Making something from nothing in the middle of nowhere and making things that would last forever was something we had in common.

In Marfa, didn't they ask you to announce the game that one time?

We were out there for Trans-Pecos. Jack was driving by, I was crossing the street and he pulled up and rolled his window down and said, ‘Hey, I heard that you know how to call a baseball game.’ I said, ‘Who told you that?’ And he said, ‘I don't know, but Harry Hudson's going to be calling the game too and he doesn't know anything about baseball either, so this should work fine.’ Of course, it didn't work fine at all, but it was hilarious. I literally got between the booth and home plate where I could hear what the umpire would say, and I would just repeat it. And so, we had this double, triple delay. The umpire would say, ‘Strike!’ and then I’d yell back to Harry, ‘Strike!’ and then Harry would say on the PA, ‘Strike!’ And the crowd would go, ‘That was not a strike!’ It was a hot mess. And eventually I just quit. And then Harry quit, too. That may have been the first time I got involved in a Playboy thing, but I was not yet a Playboy.

Tell me about the first time you went to the space that is now called The Long Time.

It would have been work-related, more than baseball. There wasn't any baseball out there yet. I have stored my flatbed trailers out there for years. At the time, Jack said, ‘I need a flatbed.’ I said, ‘You can use mine.’ And he said, ‘It’s going to be the stage.’ And it was the stage for a long time.
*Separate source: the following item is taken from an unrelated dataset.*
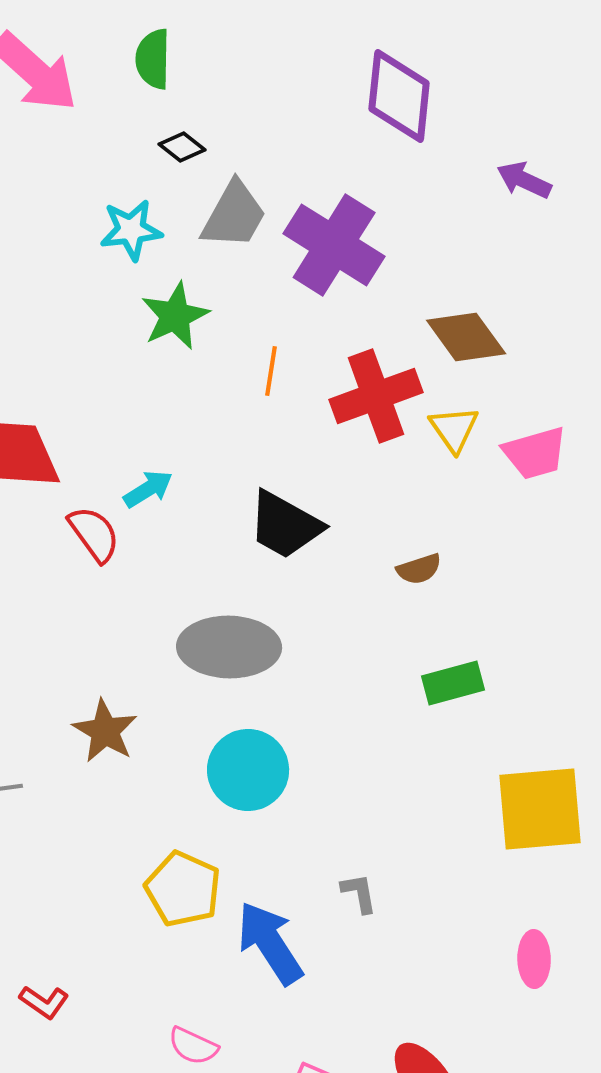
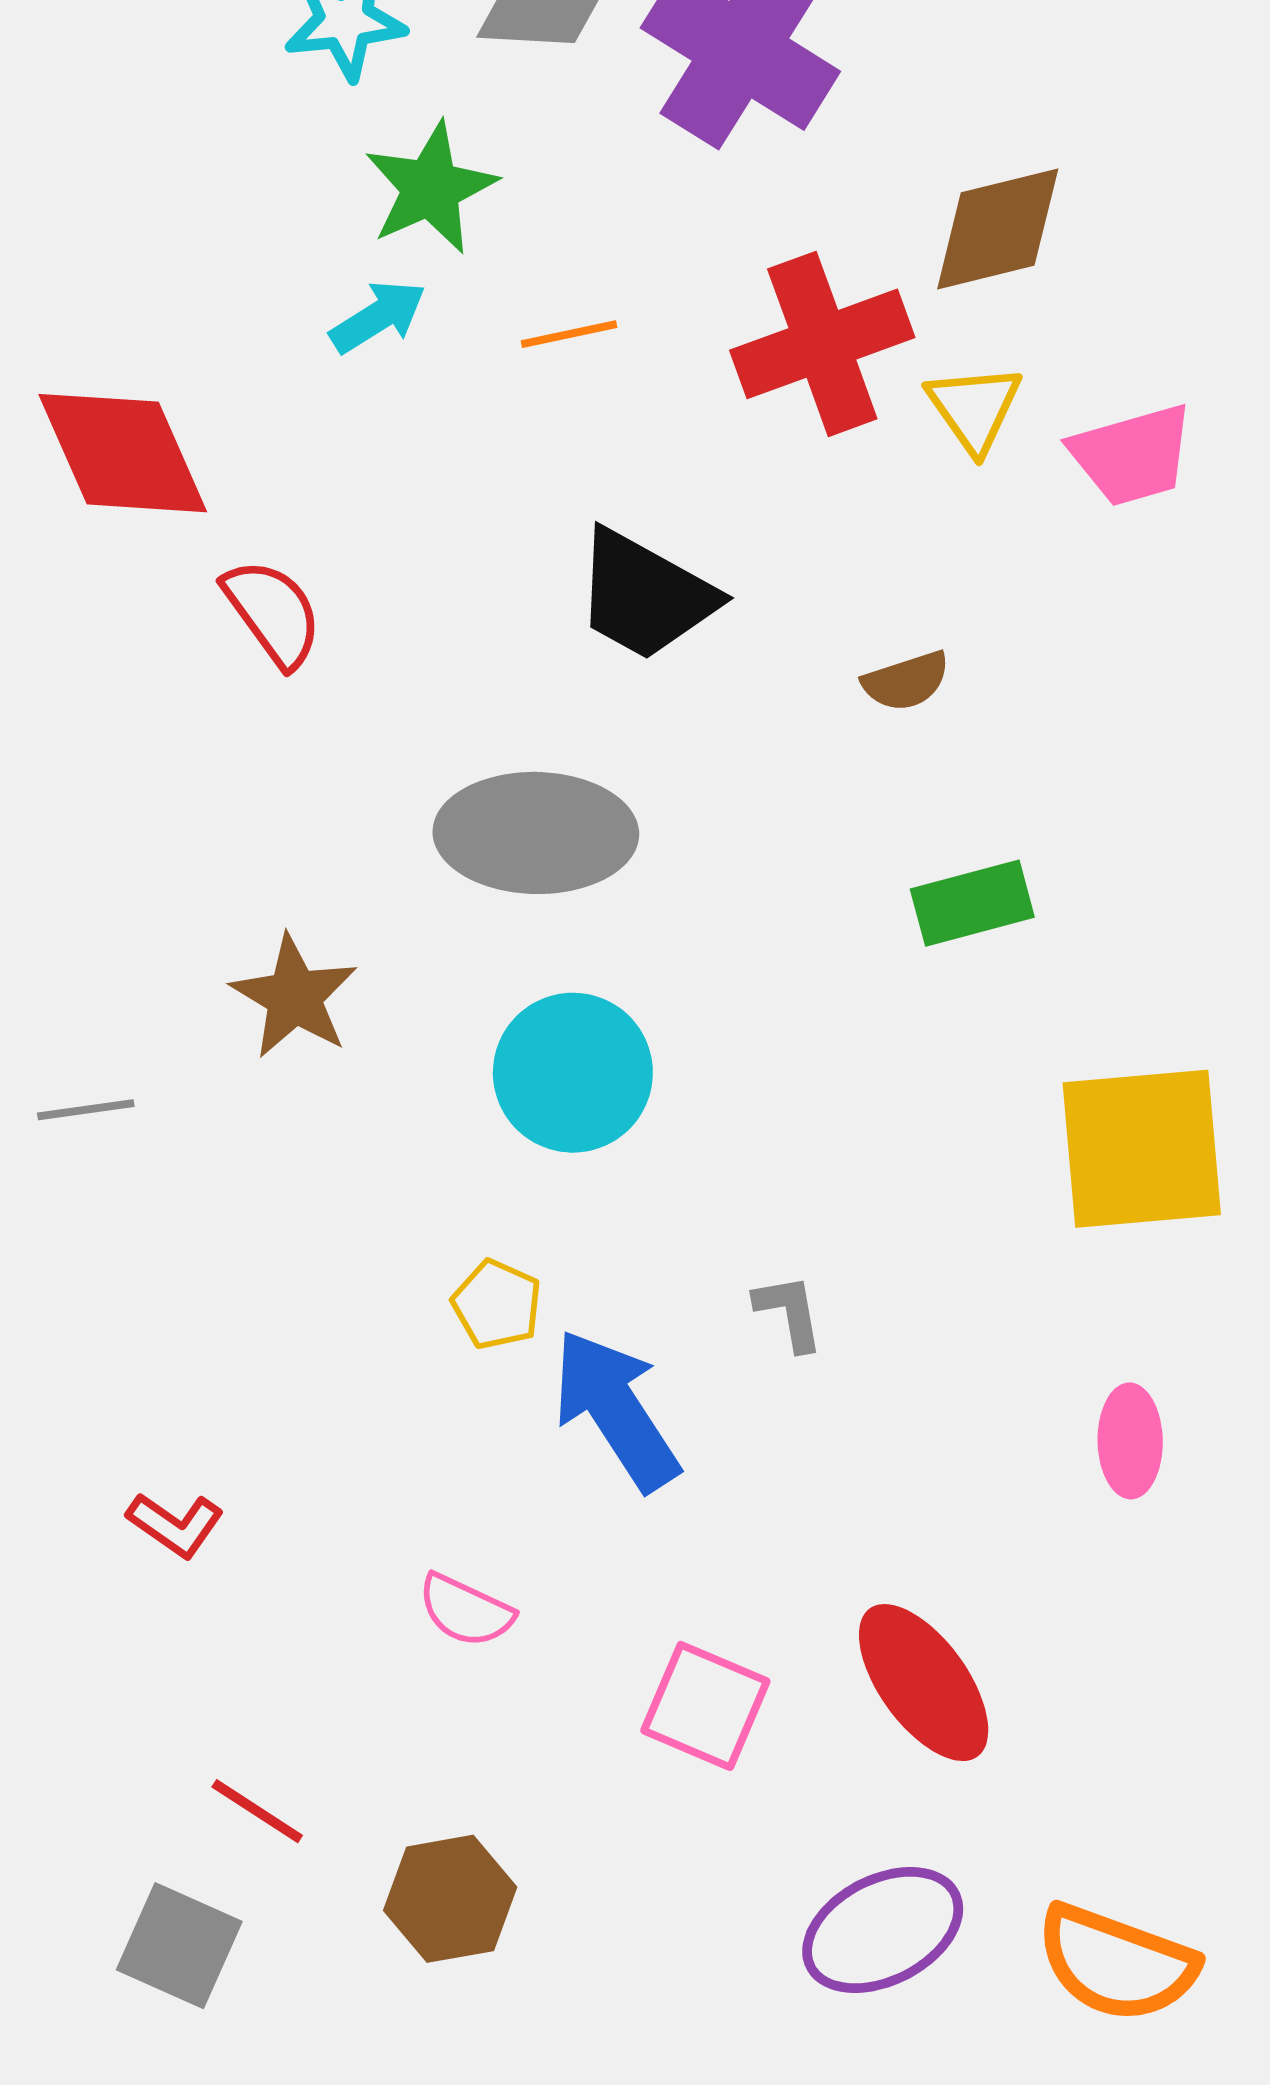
brown diamond: (466, 337) -> (998, 229), turned -68
orange line: (271, 371) -> (569, 334), moved, turned 69
cyan arrow: (148, 489) -> (378, 317), moved
yellow pentagon: (183, 889) -> (497, 1305), moved, size x0.6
In the early days I went out there with Evan, and I've always been one that likes dirt and fields and something organic and not fancy and put together.

You like the theater of the thing.

‘Hey kids, let's put on a show.’ And that's what it was really. It was scrappy. I still always think I'm going to do a fashion show on the field during the 7th inning stretch.
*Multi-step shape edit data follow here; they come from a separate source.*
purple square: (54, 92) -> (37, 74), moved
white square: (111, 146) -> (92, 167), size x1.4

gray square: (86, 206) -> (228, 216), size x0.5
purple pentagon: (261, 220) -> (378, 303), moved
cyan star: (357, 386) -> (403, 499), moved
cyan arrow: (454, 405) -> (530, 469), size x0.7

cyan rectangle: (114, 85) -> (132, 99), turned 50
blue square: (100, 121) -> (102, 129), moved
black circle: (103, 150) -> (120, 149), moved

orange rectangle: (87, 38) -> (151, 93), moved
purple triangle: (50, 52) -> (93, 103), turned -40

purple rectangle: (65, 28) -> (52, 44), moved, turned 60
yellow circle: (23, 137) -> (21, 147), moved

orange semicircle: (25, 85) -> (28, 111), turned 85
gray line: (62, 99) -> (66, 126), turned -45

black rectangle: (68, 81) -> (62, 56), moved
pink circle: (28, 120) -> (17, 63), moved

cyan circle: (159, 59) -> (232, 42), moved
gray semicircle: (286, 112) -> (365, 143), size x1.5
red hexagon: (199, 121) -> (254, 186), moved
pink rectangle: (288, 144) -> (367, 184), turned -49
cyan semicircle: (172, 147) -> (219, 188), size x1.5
Maybe this is the year, 2024. Tell me about some of the projects that you’ve collaborated with Jack on at The Long Time.

The sign on Dunlap, I did that. I was involved in The High House planning and that's how Kirk Smith came onto the team, because Jack asked me, and I said, ‘Look, I know a guy that knows all about this stuff.’ There's a Rambler sign out there I did. I've loaned other signs that stay until they get broken and then they cycle out and something else goes in its place. The scoreboard that’s there now. I advised him on how to do it and set him up with one of my fabricators. All of which, then, is going to dovetail into what we're going to do next, which is taking this existing sign and probably shrouding it with paint grip.
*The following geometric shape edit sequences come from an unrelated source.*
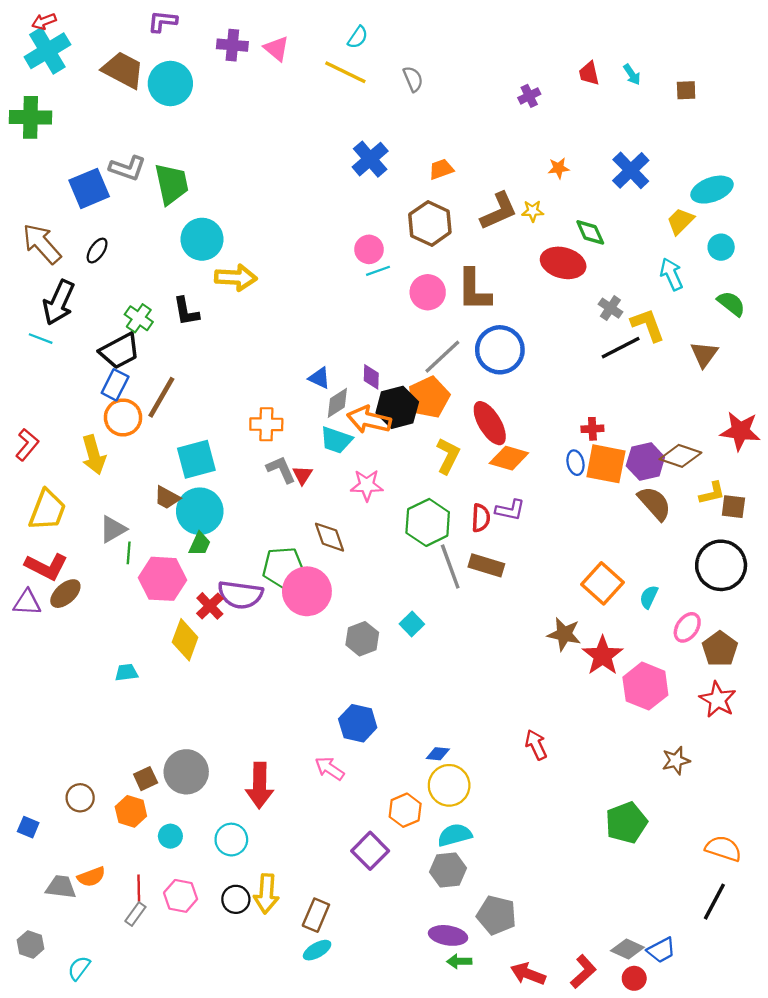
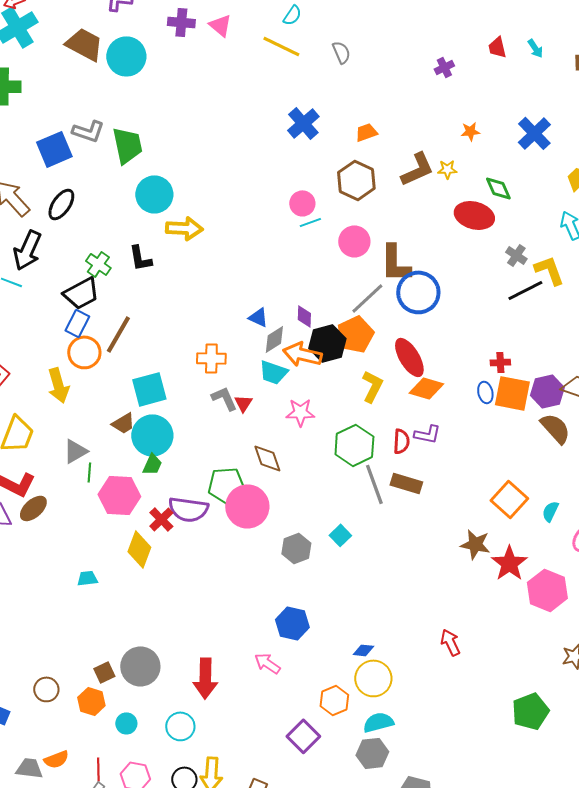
black ellipse: (97, 251) -> (61, 204), size x1.4
brown L-shape: (474, 290) -> (395, 263), moved
brown trapezoid: (167, 498) -> (123, 423), turned -60

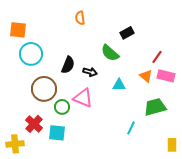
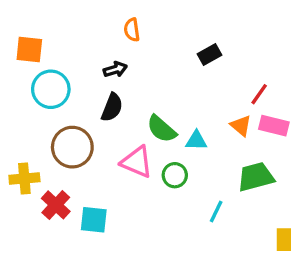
green semicircle: (110, 53) -> (162, 129), moved
black arrow: (90, 72) -> (115, 69), moved, turned -32
green circle: (62, 107) -> (175, 175), moved
yellow cross: (15, 144) -> (24, 179), moved

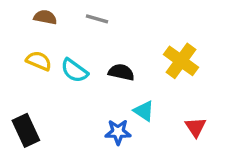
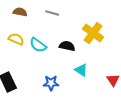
yellow cross: (181, 61) -> (93, 33), moved
blue star: (118, 132) -> (51, 83), moved

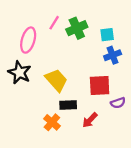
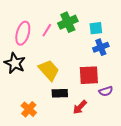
pink line: (54, 23) -> (47, 30), moved
orange cross: (52, 122) -> (29, 109), moved

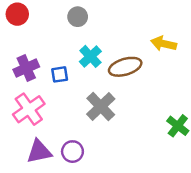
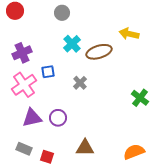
blue square: (60, 74) -> (48, 72), moved
gray cross: (101, 107) -> (80, 83), size x0.6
Yeah, I'm still waiting to do a show. That'll be my collaboration.

What about this scoreboard you helped find in Tennessee?

Jack called me, it was after France. He said, ‘We're doing this project in Lockhart and I want to get a scoreboard for it.’ And I said, ‘They're easy to come by, but getting one that works is the thing.’ I'm not out driving around looking for signs anymore. That used to be what I did for a living. So, I called up a couple dealers I know. These are both friends of mine. I’ve gotten signs from them, and they've gotten signs from me. The Tennessee guy, Clint Griffin, called me and said, ‘I found one.’ Jack liked it. And Clint was heading to Round Top anyway so he could drop it off when he got here. And Jack said, ‘You're going to help me when it gets here, make it better.’ And I said, ‘Of course I'm going to.’ It looks like he wants to use raw paint grip with white or ivory over it, which is in keeping with what he ended up doing with the stuff we had prepared for the current scoreboard in Austin. And then, yeah, I think we need signs out at the road, at the driveway cut. And I think we need a secondary sign that shows where the park is.

Not like Burma-Shave?

We could do that. What made you think of that?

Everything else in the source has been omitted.